Di hubungan muda yang penuh gejolak, aku pernah dengar frase ini keluar begitu saja, setengah dramatis. Waktu itu, rasanya manis—tapi aku juga belajar bedain kata dan tindakan. Kalau cuma diucap tanpa bukti nyata, kata-kata ini bisa terasa seperti klise. Sebaliknya, kalau diikuti hal kecil seperti mendengarkan, sabar, dan berubah bareng, tiga kata waktu itu berubah jadi pondasi.
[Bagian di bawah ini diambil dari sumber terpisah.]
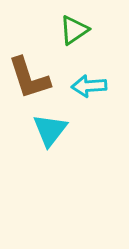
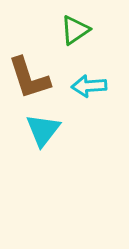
green triangle: moved 1 px right
cyan triangle: moved 7 px left
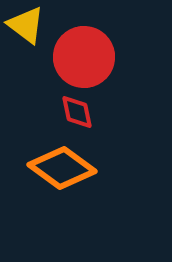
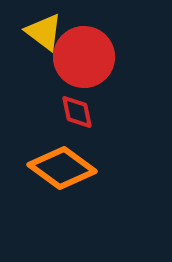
yellow triangle: moved 18 px right, 7 px down
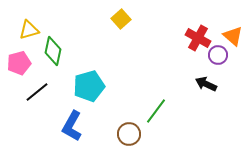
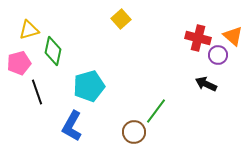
red cross: rotated 15 degrees counterclockwise
black line: rotated 70 degrees counterclockwise
brown circle: moved 5 px right, 2 px up
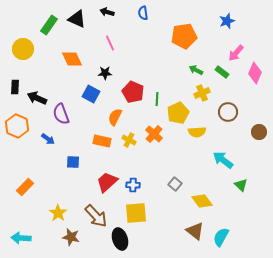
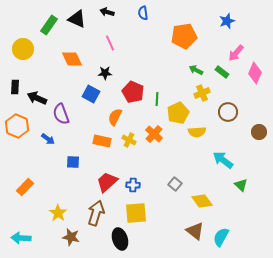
brown arrow at (96, 216): moved 3 px up; rotated 120 degrees counterclockwise
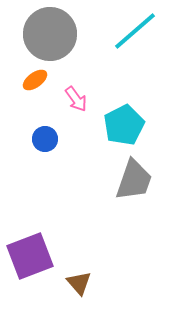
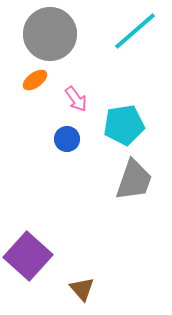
cyan pentagon: rotated 18 degrees clockwise
blue circle: moved 22 px right
purple square: moved 2 px left; rotated 27 degrees counterclockwise
brown triangle: moved 3 px right, 6 px down
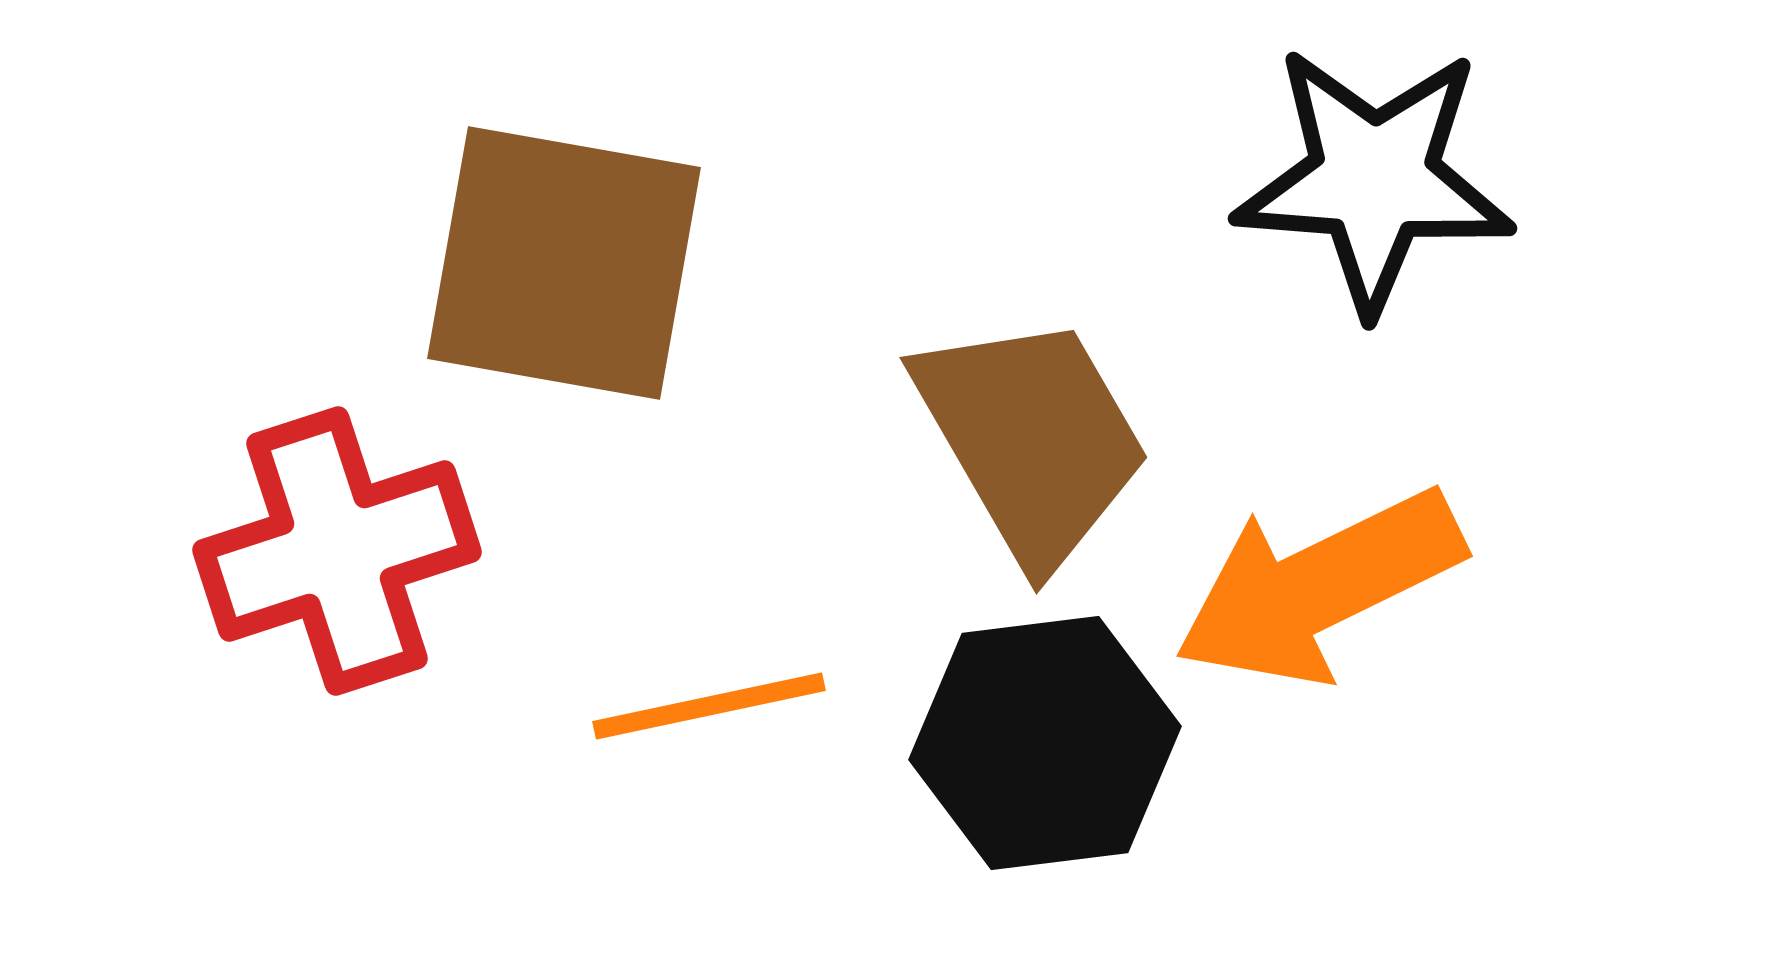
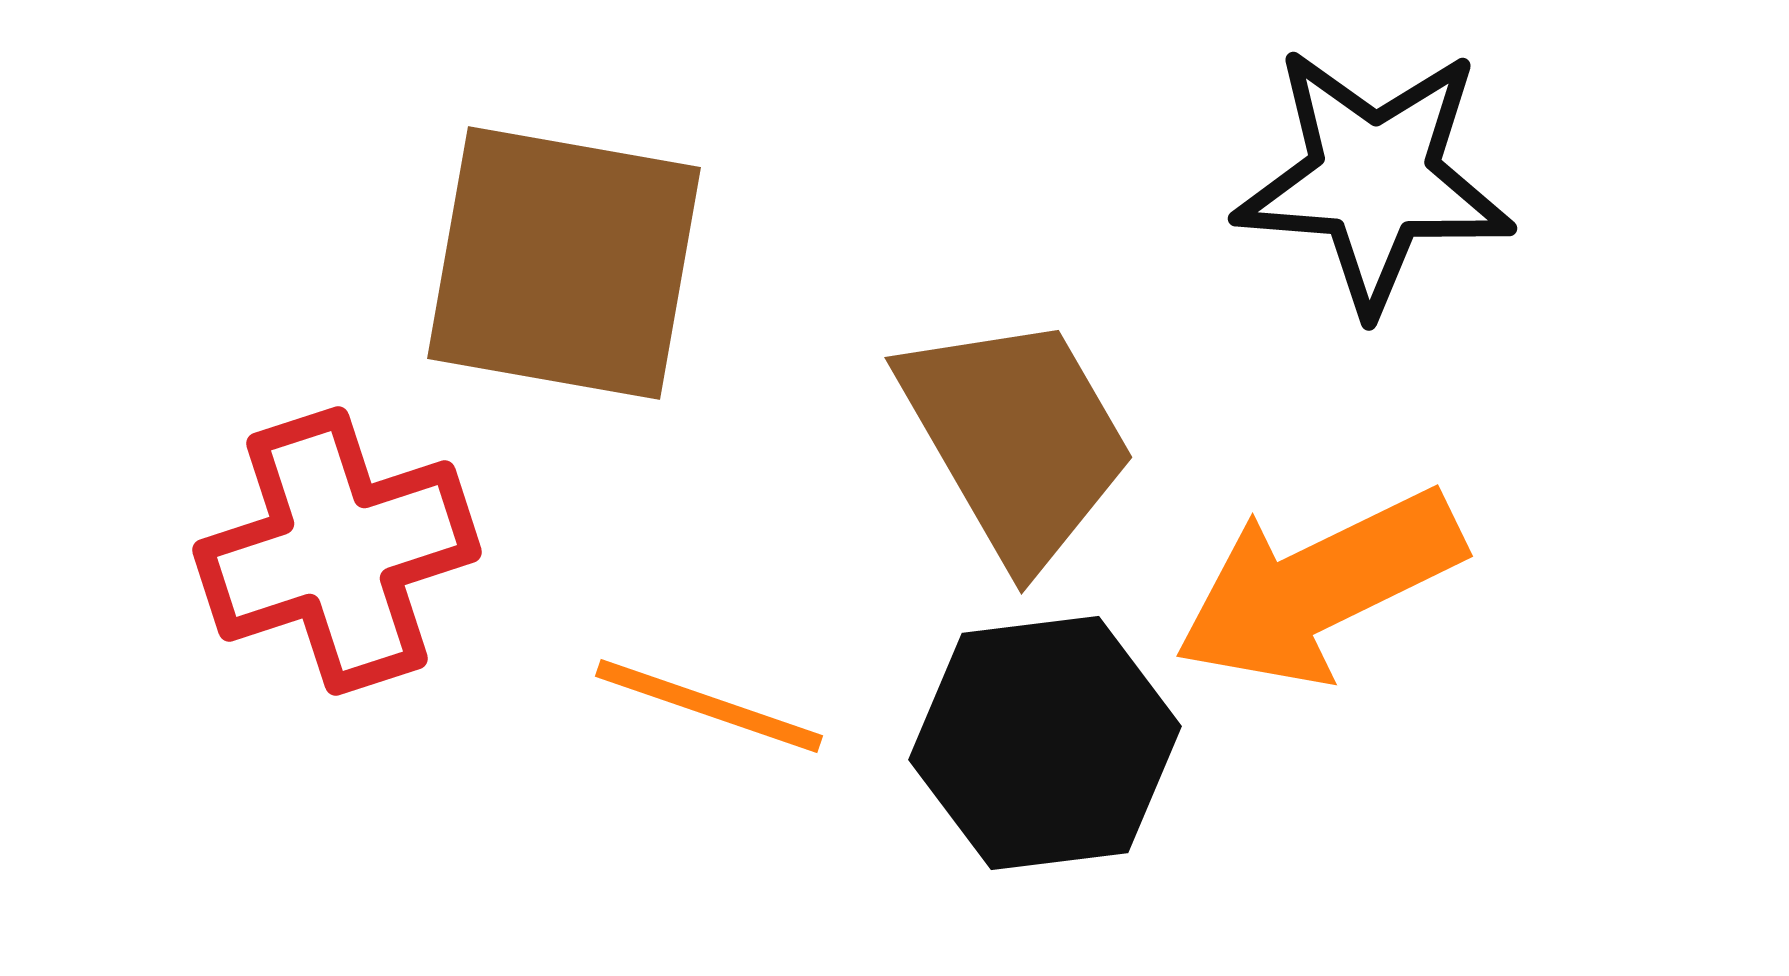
brown trapezoid: moved 15 px left
orange line: rotated 31 degrees clockwise
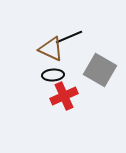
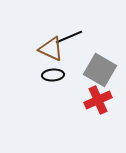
red cross: moved 34 px right, 4 px down
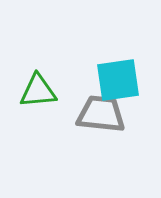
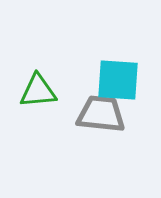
cyan square: rotated 12 degrees clockwise
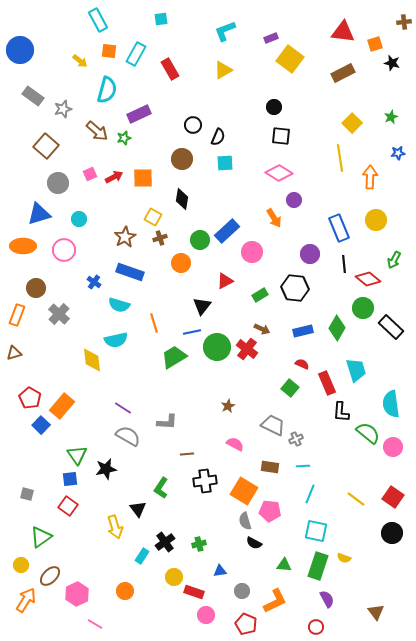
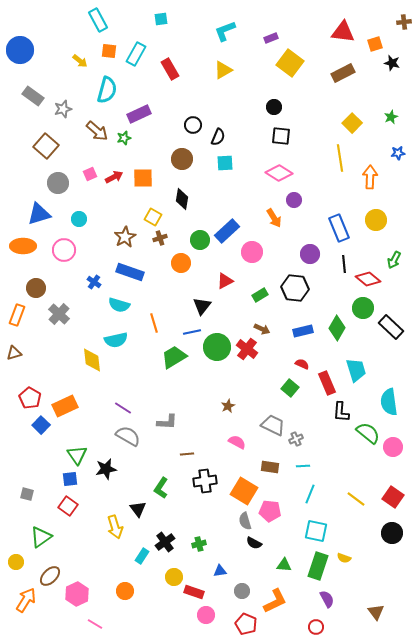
yellow square at (290, 59): moved 4 px down
cyan semicircle at (391, 404): moved 2 px left, 2 px up
orange rectangle at (62, 406): moved 3 px right; rotated 25 degrees clockwise
pink semicircle at (235, 444): moved 2 px right, 2 px up
yellow circle at (21, 565): moved 5 px left, 3 px up
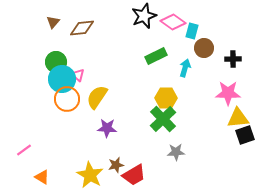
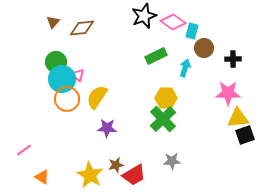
gray star: moved 4 px left, 9 px down
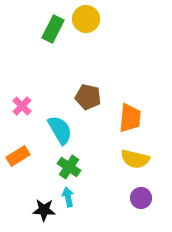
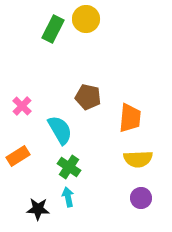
yellow semicircle: moved 3 px right; rotated 16 degrees counterclockwise
black star: moved 6 px left, 1 px up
Kadang 'forever' bukan janji mutlak, melainkan niat untuk berusaha seumur hidup; dan niat itu juga butuh dipelihara.
Jadi, intinya: artinya adalah janji cinta lintas waktu — kekinian, esok, dan seterusnya — tapi maknanya sangat bergantung sama konteks dan konsistensi. Aku suka membayangkan kalimat itu sebagai komitmen yang harus dirawat, bukan sekadar label romantis. Kalau orang yang mengucap benar-benar siap kerja bareng, kalimat itu bisa jadi sesuatu yang indah dan tahan lama, setidaknya menurut pengamatanku sendiri.